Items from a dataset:
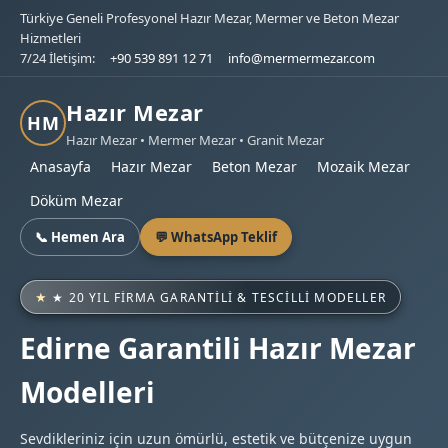
Türkiye Geneli Profesyonel Hazır Mezar, Mermer ve Beton Mezar
Hizmetleri
7/24 İletişim:
+90 539 891 12 71
info@mermermezar.com
Hazır Mezar
HM
Hazır Mezar • Mermer Mezar • Granit Mezar
Anasayfa
Hazır Mezar
Beton Mezar
Mozaik Mezar
Döküm Mezar
📞 Hemen Ara
💬 WhatsApp Teklif
★ 20 YIL FIRMA GARANTILI & TESCILLI MODELLER
Edirne Garantili Hazır Mezar
Modelleri
Sevdikleriniz için uzun ömürlü, estetik ve bütçenize uygun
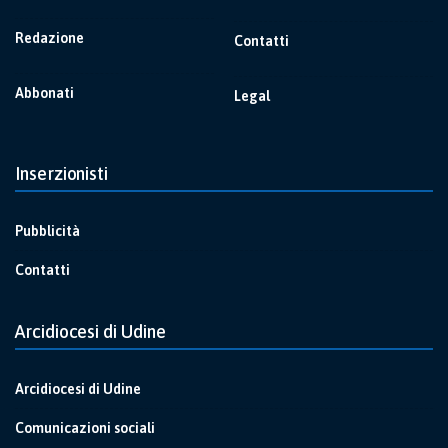
Redazione
Contatti
Abbonati
Legal
Inserzionisti
Pubblicità
Contatti
Arcidiocesi di Udine
Arcidiocesi di Udine
Comunicazioni sociali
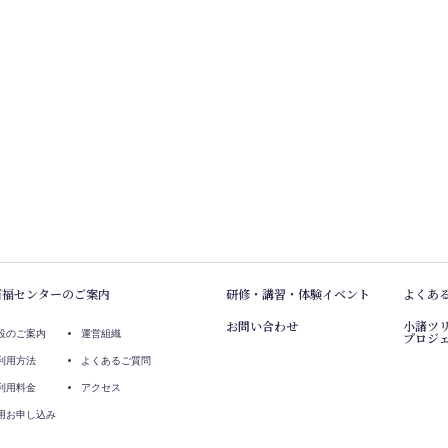
百福センターのご案内
研修・講習・体験イベント
よくあ
お問い合わせ
小諸ツ
設のご案内
運営組織
プロジ
利用方法
よくあるご質問
利用料金
アクセス
用お申し込み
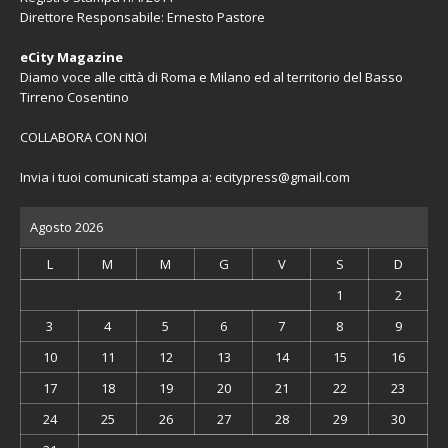
Direttore Responsabile: Ernesto Pastore
eCity Magazine
Diamo voce alle città di Roma e Milano ed al territorio del Basso
Tirreno Cosentino
COLLABORA CON NOI
Invia i tuoi comunicati stampa a:
ecitypress@gmail.com
Agosto 2026
L
M
M
G
V
S
D
1
2
3
4
5
6
7
8
9
10
11
12
13
14
15
16
17
18
19
20
21
22
23
24
25
26
27
28
29
30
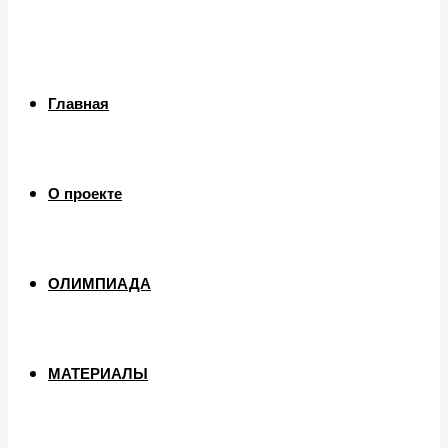
Главная
О проекте
ОЛИМПИАДА
МАТЕРИАЛЫ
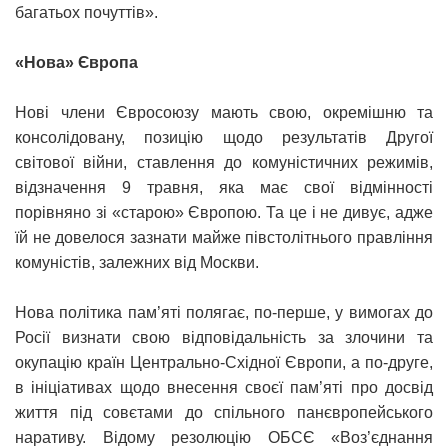
багатьох почуттів».
«Нова» Європа
Нові члени Євросоюзу мають свою, окремішню та
консолідовану, позицію щодо результатів Другої
світової війни, ставлення до комуністичних режимів,
відзначення 9 травня, яка має свої відмінності
порівняно зі «старою» Європою. Та це і не дивує, адже
їй не довелося зазнати майже півстолітнього правління
комуністів, залежних від Москви.
Нова політика пам’яті полягає, по-перше, у вимогах до
Росії визнати свою відповідальність за злочини та
окупацію країн Центрально-Східної Європи, а по-друге,
в ініціативах щодо внесення своєї пам’яті про досвід
життя під совєтами до спільного панєвропейського
наративу. Відому резолюцію ОБСЄ «Воз’єднання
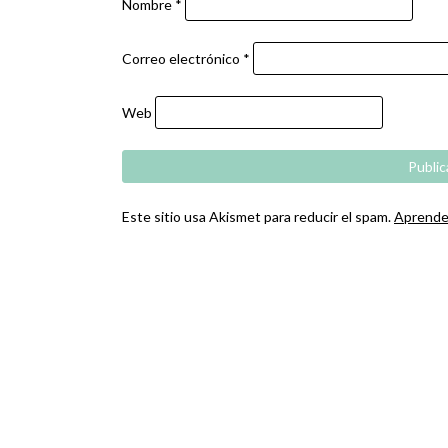
Nombre
*
Correo electrónico
*
Web
Este sitio usa Akismet para reducir el spam.
Aprende 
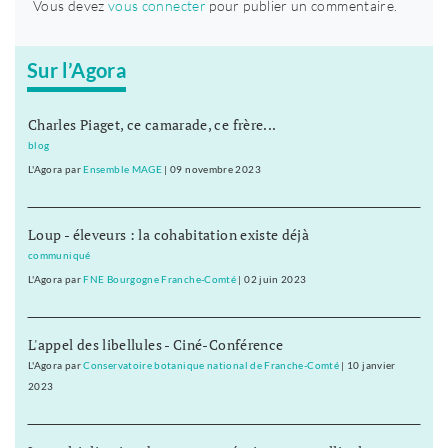
Vous devez
vous connecter
pour publier un commentaire.
Sur l’Agora
Charles Piaget, ce camarade, ce frère...
blog
L'Agora
par
Ensemble MAGE
|
09 novembre 2023
Loup - éleveurs : la cohabitation existe déjà
communiqué
L'Agora
par
FNE Bourgogne Franche-Comté
|
02 juin 2023
L'appel des libellules - Ciné-Conférence
L'Agora
par
Conservatoire botanique national de Franche-Comté
|
10 janvier
2023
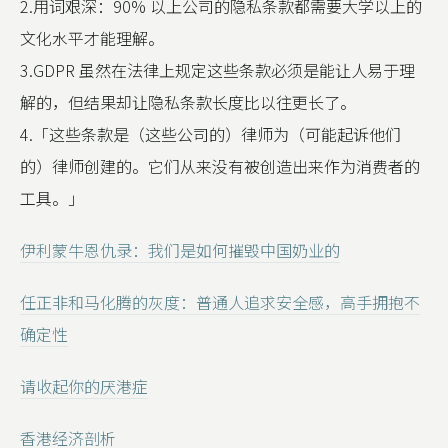
2.用词艰深：90% 以上公司的隐私条款都需要大学以上的
文化水平才能理解。
3.GDPR 虽然在法律上规定这些条款必须是能让人易于理
解的，但结果却让隐私条款长度比以往更长了。
4.「这些条款是（这些公司的）律师为（可能起诉他们
的）律师创建的。它们从来没有被创造出来作为消费者的
工具。」
伊利蒙牛恩仇录：我们是如何摧毁中国奶业的
任正非和马化腾的灰度：普通人追求安全感，高手拥抱不
确定性
请收起你的厌港症
香港经济剖析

Problem to solve:
Look through the entries above; copy every line holding the string "Hazır".

Result below:
Türkiye Geneli Profesyonel Hazır Mezar, Mermer ve Beton Mezar
Hazır Mezar
Hazır Mezar • Mermer Mezar • Granit Mezar
Hazır Mezar
Edirne Garantili Hazır Mezar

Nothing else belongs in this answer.